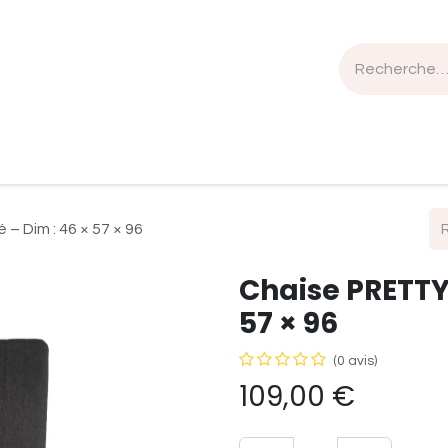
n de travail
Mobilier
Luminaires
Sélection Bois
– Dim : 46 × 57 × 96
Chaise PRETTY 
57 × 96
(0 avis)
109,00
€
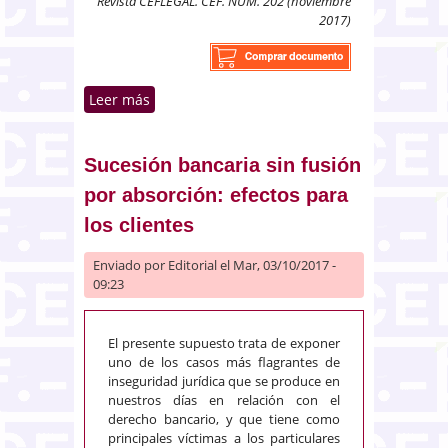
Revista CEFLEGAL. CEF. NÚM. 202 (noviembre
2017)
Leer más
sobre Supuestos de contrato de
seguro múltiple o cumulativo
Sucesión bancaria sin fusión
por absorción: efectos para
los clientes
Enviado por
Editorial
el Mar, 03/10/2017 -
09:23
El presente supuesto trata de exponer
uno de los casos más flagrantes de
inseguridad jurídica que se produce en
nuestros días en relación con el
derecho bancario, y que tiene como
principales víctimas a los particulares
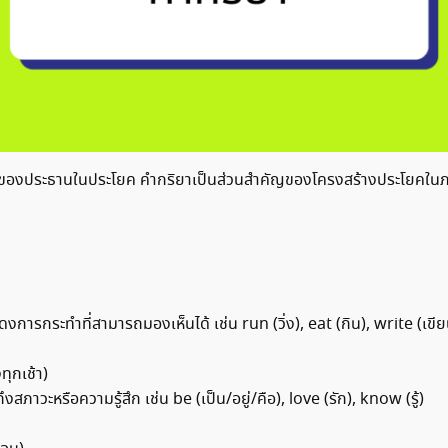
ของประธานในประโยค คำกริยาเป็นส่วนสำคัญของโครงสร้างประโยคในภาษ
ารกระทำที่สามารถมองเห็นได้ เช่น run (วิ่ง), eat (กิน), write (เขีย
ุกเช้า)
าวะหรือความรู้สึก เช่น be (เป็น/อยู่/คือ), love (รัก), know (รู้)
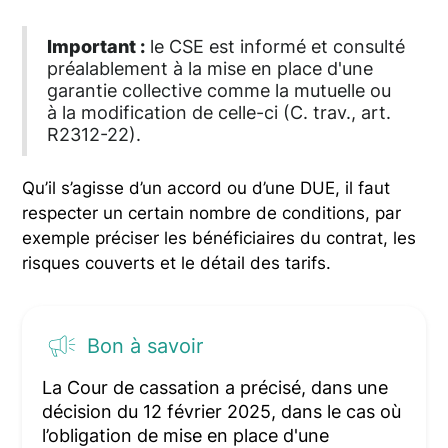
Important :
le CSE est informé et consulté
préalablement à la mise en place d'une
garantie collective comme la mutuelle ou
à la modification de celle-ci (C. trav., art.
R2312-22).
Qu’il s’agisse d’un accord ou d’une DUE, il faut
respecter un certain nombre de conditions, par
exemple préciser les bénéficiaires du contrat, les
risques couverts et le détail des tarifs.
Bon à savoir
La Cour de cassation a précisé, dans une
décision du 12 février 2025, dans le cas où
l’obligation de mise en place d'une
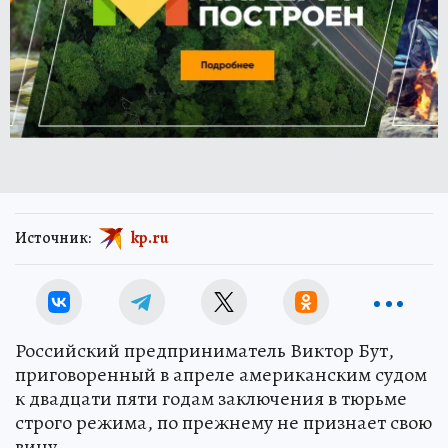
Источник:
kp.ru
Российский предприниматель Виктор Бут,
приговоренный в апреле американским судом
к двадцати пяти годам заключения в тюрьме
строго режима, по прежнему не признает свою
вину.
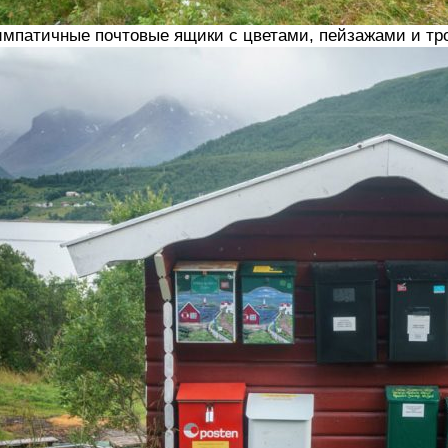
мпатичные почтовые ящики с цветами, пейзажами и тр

# YOUR TASK
Figure out how many lines of the material include the string "dans", and reply with only that figure.

# REPLY
2